What is being asked: The answer is to be the lines of the material from its start through the line containing "文章が問題なく読める状態の商品で", each copied exactly; no pictures.

Excerpted records:

- Opening Delimiter -

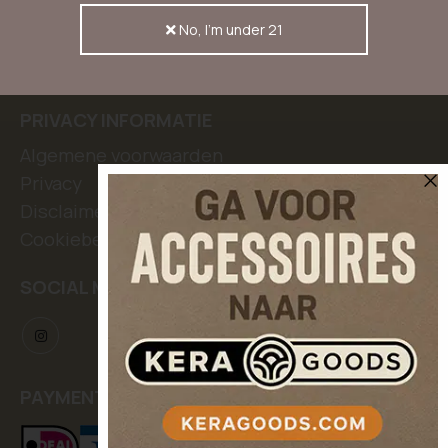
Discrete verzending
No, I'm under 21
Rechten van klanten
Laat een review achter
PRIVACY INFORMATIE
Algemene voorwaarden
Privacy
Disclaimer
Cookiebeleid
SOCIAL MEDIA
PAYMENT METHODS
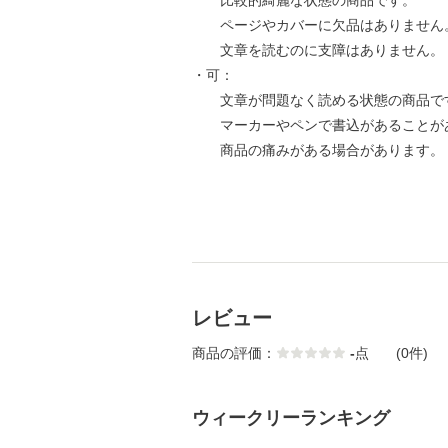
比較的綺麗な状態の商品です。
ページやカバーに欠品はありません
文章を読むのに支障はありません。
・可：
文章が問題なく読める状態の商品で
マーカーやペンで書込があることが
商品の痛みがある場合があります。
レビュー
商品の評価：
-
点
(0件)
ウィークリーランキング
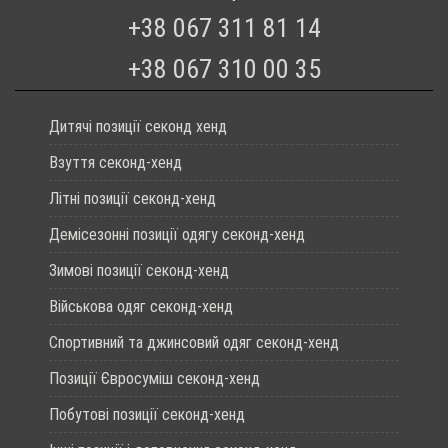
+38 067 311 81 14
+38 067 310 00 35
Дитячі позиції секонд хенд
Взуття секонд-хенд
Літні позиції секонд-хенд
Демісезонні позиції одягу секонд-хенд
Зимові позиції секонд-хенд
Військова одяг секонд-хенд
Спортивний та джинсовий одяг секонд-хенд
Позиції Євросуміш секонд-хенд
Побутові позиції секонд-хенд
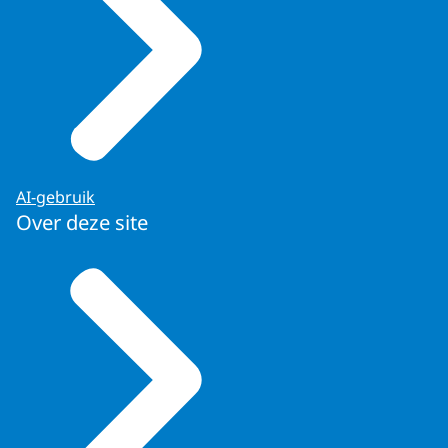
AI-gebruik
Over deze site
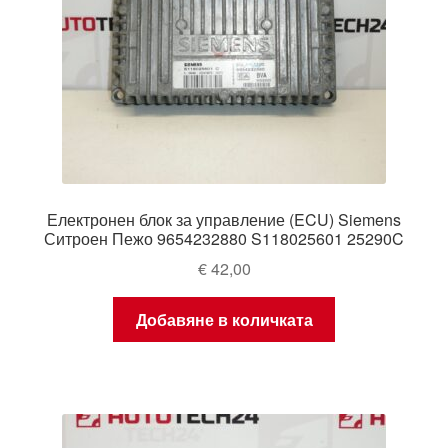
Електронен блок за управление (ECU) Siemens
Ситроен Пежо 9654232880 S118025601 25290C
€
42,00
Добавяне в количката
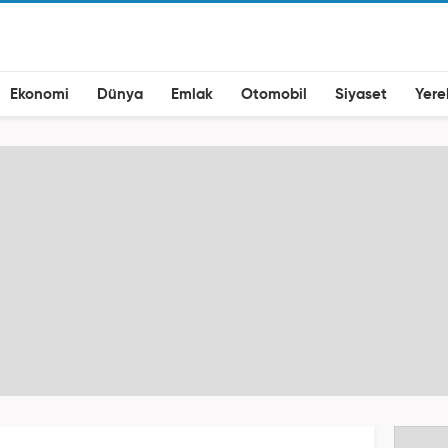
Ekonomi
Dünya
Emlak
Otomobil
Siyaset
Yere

- Closing Delimiter -

Output of the task:
Discrete verzending
No, I'm under 21
Rechten van klanten
Laat een review achter
PRIVACY INFORMATIE
Algemene voorwaarden
Privacy
Disclaimer
Cookiebeleid
SOCIAL MEDIA
PAYMENT METHODS
比較的綺麗な状態の商品です。
ページやカバーに欠品はありません
文章を読むのに支障はありません。
・可：
文章が問題なく読める状態の商品で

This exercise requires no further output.